A few years ago, for several months I followed the "ideal" meal plan, balancing all the food groups and only eating certain amounts. I was also exercising 4-5 times/week. I loved how strong I felt and enjoyed the more toned look of my body. I also appreciated the endorphins flowing through my body helping me have plenty of energy. I had wanted to lose 10 pounds to get back to my pre-marriage weight, but only lost 4 and felt discouraged. I realize I gained muscle which weighs more than fat. Etc., etc., etc. Blah, blah, blah. Yes, I got into that cycle.

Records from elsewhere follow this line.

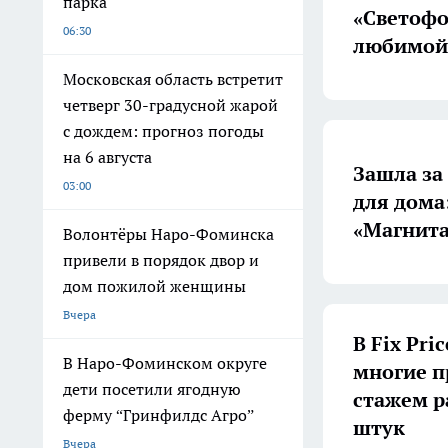
парка
«Светофо
06:30
любимой
Московская область встретит
четверг 30-градусной жарой
с дождем: прогноз погоды
на 6 августа
Зашла за
03:00
для дома
«Магнита
Волонтёры Наро-Фоминска
привели в порядок двор и
дом пожилой женщины
Вчера
В Fix Pri
В Наро-Фоминском округе
многие п
дети посетили ягодную
стажем р
ферму “Гринфилдс Агро”
штук
Вчера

But the reason I got into it was because I was waking up virtually every morning disgusted with myself for how my body looked. I would have negative thoughts frequently throughout the day. I finally decided that I was wasting a lot more time feeling bad about myself than it would take to exercise and get the above-mentioned perks.

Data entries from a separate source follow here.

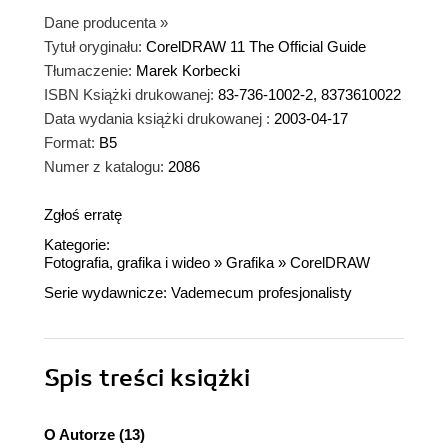
Dane producenta
»
Tytuł oryginału:
CorelDRAW 11 The Official Guide
Tłumaczenie:
Marek Korbecki
ISBN Książki drukowanej:
83-736-1002-2, 8373610022
Data wydania książki drukowanej :
2003-04-17
Format:
B5
Numer z katalogu:
2086
Zgłoś erratę
Kategorie:
Fotografia, grafika i wideo
»
Grafika
»
CorelDRAW
Serie wydawnicze:
Vademecum profesjonalisty
Spis treści
książki
O Autorze (13)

I have lost the muscles and tone over the couple of years since I gradually stopped exercising. I'd like to get back into it just because it feels good. I haven't made time to do it again yet. I don't want to obsess about it or about food. I want to eat healthily. I want to eat well. I want to eat delicious food, and I don't want to deny myself, because that makes me crazy and petulant and pissy and reactive.

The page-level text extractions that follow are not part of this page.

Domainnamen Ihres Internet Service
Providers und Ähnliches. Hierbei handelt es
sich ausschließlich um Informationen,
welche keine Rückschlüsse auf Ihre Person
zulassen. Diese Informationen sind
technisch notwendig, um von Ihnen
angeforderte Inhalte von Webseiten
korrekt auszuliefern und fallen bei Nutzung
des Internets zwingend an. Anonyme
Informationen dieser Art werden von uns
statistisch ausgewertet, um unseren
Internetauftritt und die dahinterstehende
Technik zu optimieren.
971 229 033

I have not yet found a balance and I do not yet love my body unconditionally. I can act like I do - I will fake it til I make it - but I have days when I get frustrated and put myself down about my body.
Around Christmas I took a series of photographs of myself, my belly, breasts, and face primarily. I drew a couple of images from it then, then two days ago I drew another. It is very difficult for me to look at. I chose colors that are harsh and ugly together because I was working with my feelings. I got caught up in the process of creating and forgot what I was painting (as is usually the case), but when I was done and stood back to look at it, and as I look at it now, it's painful. I don't like what I see. I've always had the lower pooch - always. But the top one is new. That's the last 8 pounds. Eight pounds of fat.
I don't know what to do about it. I hear echoes of my father's voice, "Hold your stomach in or you'll look terrible." I hear his voice another time, "Women always get fat after they have children. You will too." Am I fulfilling his prophecy? It's very uncomfortable to me.

It's such an odd, odd thing, this body image stuff.